当前主机: {{ $labels.instance }}
建议操作: 检查进程列表,排查 CPU 占用最高的进程。
8.3 for 持续时间
for 字段定义告警必须持续满足条件多长时间才会触发。
时间轴 ──────────────────────────────────────────────►
expr: up == 0 满足:
│ T=0 满足 → pending (不发送)
│ T=30s 满足 → pending
│ T=1m 满足 → firing! (发送告警)
│ T=2m 满足 → 继续 firing
│ T=3m 不满足 → resolved (发送恢复通知)
expr: up == 0 满足但很快恢复:
│ T=0 满足 → pending
│ T=20s 不满足 → 取消 pending (不发送)
for 设置建议
| 告警级别 | 建议 for 时间 | 说明 |
|---|
| critical | 1-5 分钟 | 快速响应 |
| warning | 5-15 分钟 | 避免抖动 |
| info | 15-60 分钟 | 仅供参考 |
注意:for 设为 0s 或省略会导致立即触发,可能产生大量瞬态告警。
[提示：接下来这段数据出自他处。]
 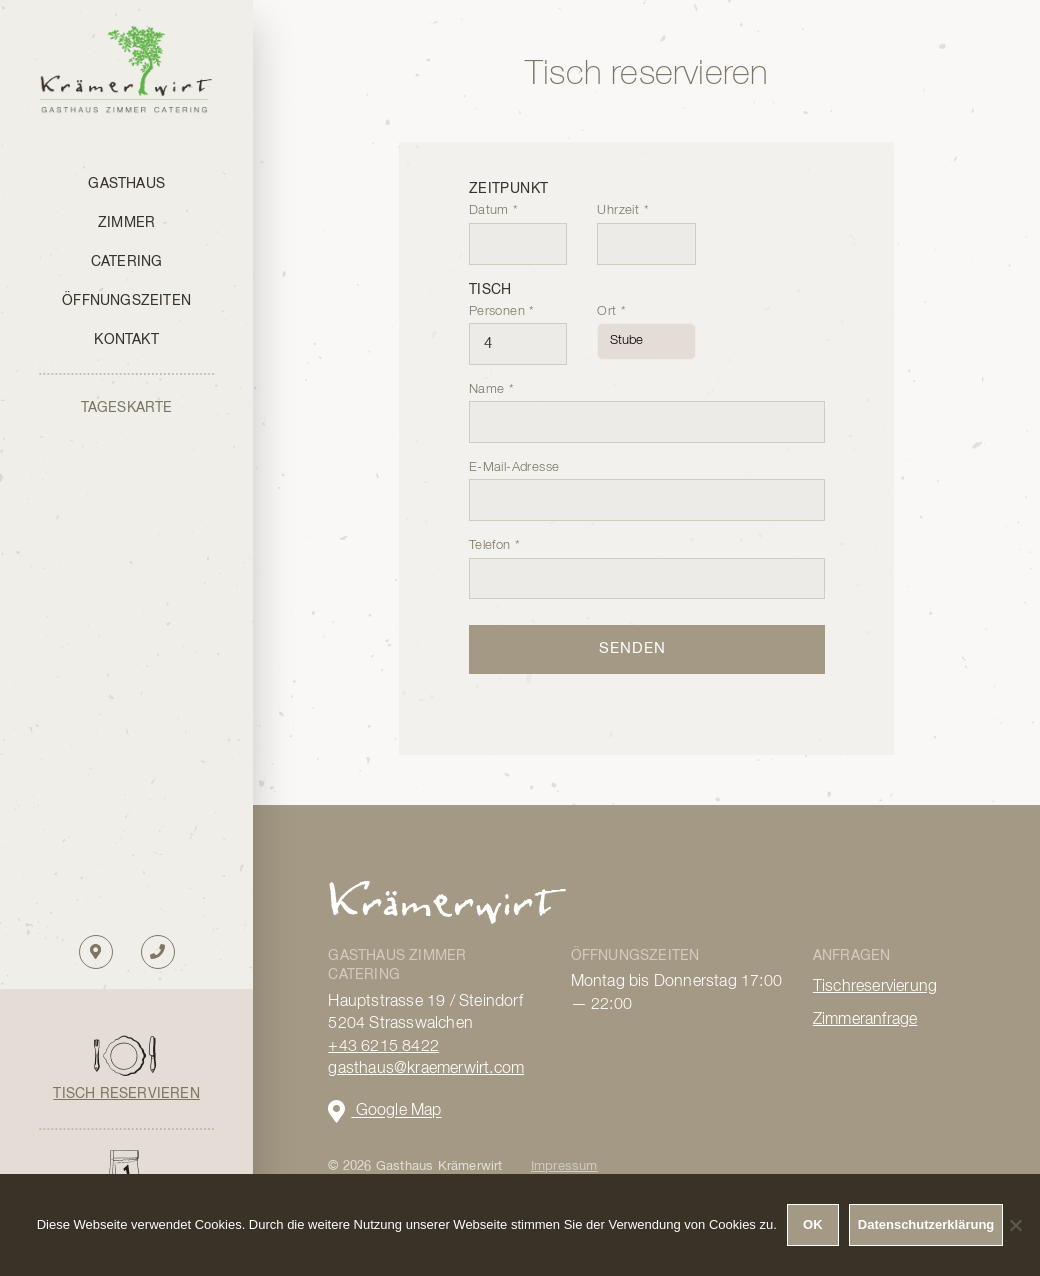 I want to click on Tisch reservieren, so click(x=126, y=1094).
建议至少设置 1 分钟。
8.4 告警等级设计
推荐等级划分
| 等级 | 英文 | 含义 | 响应要求 |
|---|
| P0 | critical | 服务不可用/数据丢失 | 立即响应(电话/短信) |
| P1 | warning | 服务降级/接近阈值 | 30分钟内响应 |
| P2 | info | 需关注但不紧急 | 下一工作日处理 |
标签规范
labels:
severity: critical # critical / warning / info
priority: P0 # P0 / P1 / P2
team: backend # 负责团队
service: api # 所属服务
environment: prod # 环境
8.5 常见告警规则
基础设施告警
groups:
- name: infrastructure
rules:
# 实例宕机
- alert: InstanceDown
expr: up == 0
for: 1m
labels:
severity: critical
annotations:
summary: "实例 {{ $labels.instance }} 宕机"
description: "{{ $labels.job }} 的 {{ $labels.instance }} 已不可达超过 1 分钟"
# CPU 使用率过高
- alert: HighCPUUsage
expr: |
100 - (avg by(instance) (rate(node_cpu_seconds_total{mode="idle"}[5m])) * 100) > 80
for: 5m
labels:
severity: warning
annotations:
summary: "CPU 使用率过高"
description: "{{ $labels.instance }} CPU 使用率 {{ $value | printf \"%.1f\" }}%"
# 内存使用率过高
- alert: HighMemoryUsage
expr: |
(1 - node_memory_MemAvailable_bytes / node_memory_MemTotal_bytes) * 100 > 90
for: 5m
labels:
severity: warning
annotations:
summary: "内存使用率过高"
description: "{{ $labels.instance }} 内存使用率 {{ $value | printf \"%.1f\" }}%"
# 磁盘空间不足
- alert: DiskSpaceLow
expr: |
(node_filesystem_avail_bytes{mountpoint="/"} / node_filesystem_size_bytes{mountpoint="/"}) < 0.1
for: 5m
labels:
severity: warning
annotations:
summary: "磁盘空间不足"
description: "{{ $labels.instance }} 根分区剩余空间 {{ $value | humanizePercentage }}"
# 磁盘即将耗尽(预测 4 小时内)
- alert: DiskWillFillIn4Hours
expr: |
predict_linear(node_filesystem_avail_bytes{mountpoint="/"}[1h], 4*3600) < 0
for: 30m
labels:
severity: critical
annotations:
summary: "磁盘即将耗尽"
description: "{{ $labels.instance }} 预计 4 小时内磁盘空间将耗尽"
# 系统负载过高
- alert: HighSystemLoad
expr: node_load15 / count without(cpu, mode) (node_cpu_seconds_total{mode="idle"}) > 2
for: 15m
labels:
severity: warning
annotations:
summary: "系统负载过高"
description: "{{ $labels.instance }} 15分钟负载 {{ $value | printf \"%.2f\" }}"
网络告警
groups:
- name: network
rules:
- alert: HighNetworkTraffic
expr: |
rate(node_network_receive_bytes_total{device!="lo"}[5m]) > 100 * 1024 * 1024
for: 5m
labels:
severity: warning
annotations:
summary: "网络入流量异常"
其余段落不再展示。